Compensation of the Employee Works
Where an employer acquires the right in an invention made by an employee, the employee is entitled to reasonable compensation from the employer. The employee cannot give up his/her rights beforehand.
When determining the amount of the compensation, attention shall be paid to
the value of the invention
the scope of the right which the employer acquires,
the terms and conditions of the employment contract of the employee
the contribution which other circumstances connected with the employment had to the conception of the invention.

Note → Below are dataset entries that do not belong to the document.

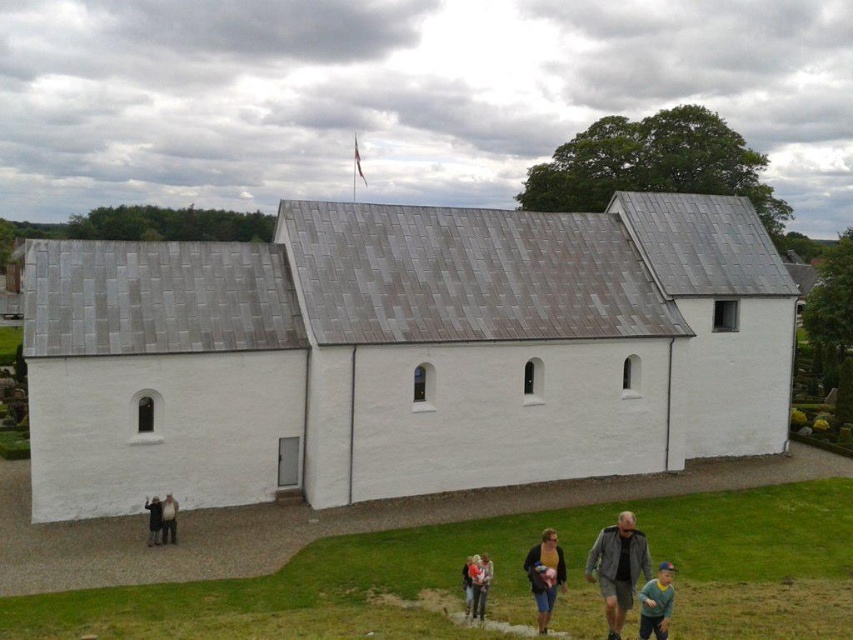 Does light brown fabric jacket at lower center come in front of dark gray wool coat at lower left?

Yes, light brown fabric jacket at lower center is in front of dark gray wool coat at lower left.

Does light brown fabric jacket at lower center lie behind dark gray wool coat at lower left?

That is False.

This screenshot has height=640, width=853. What do you see at coordinates (480, 586) in the screenshot?
I see `light brown fabric jacket at lower center` at bounding box center [480, 586].

I want to click on light brown fabric jacket at lower center, so click(x=480, y=586).

Does white smooth chapel at center appear on the left side of light brown leather jacket at lower center?

Yes, white smooth chapel at center is to the left of light brown leather jacket at lower center.

Does white smooth chapel at center appear under light brown leather jacket at lower center?

No, white smooth chapel at center is not below light brown leather jacket at lower center.

You are a GUI agent. You are given a task and a screenshot of the screen. Output one action in this format:
    pyautogui.click(x=<x>, y=<y>)
    Task: Click on the white smooth chapel at center
    The width and height of the screenshot is (853, 640).
    Given the screenshot: What is the action you would take?
    pyautogui.click(x=403, y=353)

Does gray fabric jacket at lower right have a greater width compared to light brown leather jacket at lower center?

Correct, the width of gray fabric jacket at lower right exceeds that of light brown leather jacket at lower center.

What do you see at coordinates (618, 568) in the screenshot?
I see `gray fabric jacket at lower right` at bounding box center [618, 568].

Identify the location of gray fabric jacket at lower right. (618, 568).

Employment relationship multiplier can be used in order to define the value of the invention. The multiplier can vary from 2 % to 100 %. The value is higher if the connection between the invention and the employment relationship is distant. The closer the connections, the smaller the amount. In other words, the employee has the right to receive bigger compensation for inventions that have distant connection to his/her work.
When evaluating the invention the financial benefit it offers to the employer must be taken in consideration. This, however, does not always work. Then it is possible to try to evaluate how much a license would be worth. Sometimes the only solution is to evaluate the value of the invention.
Often a so called standard compensation is paid. They are defined on the basis of the employer’s employment invention standing orders. The standing orders are an agreement that the employer and the employee have agreed to follow. It is not possible, however, to evade employee’s right to reasonable compensation with such an agreement.
The board of employment relationship inventions can give recommendations on proper compensation on the employer’s or the employee’s request.
The compensation matter can also be brought before the Market Court. The employee must proceed a compensation case within ten years of the taking of possession. Otherwise the right is forfeit. The suit can be done within a year of granting the patent.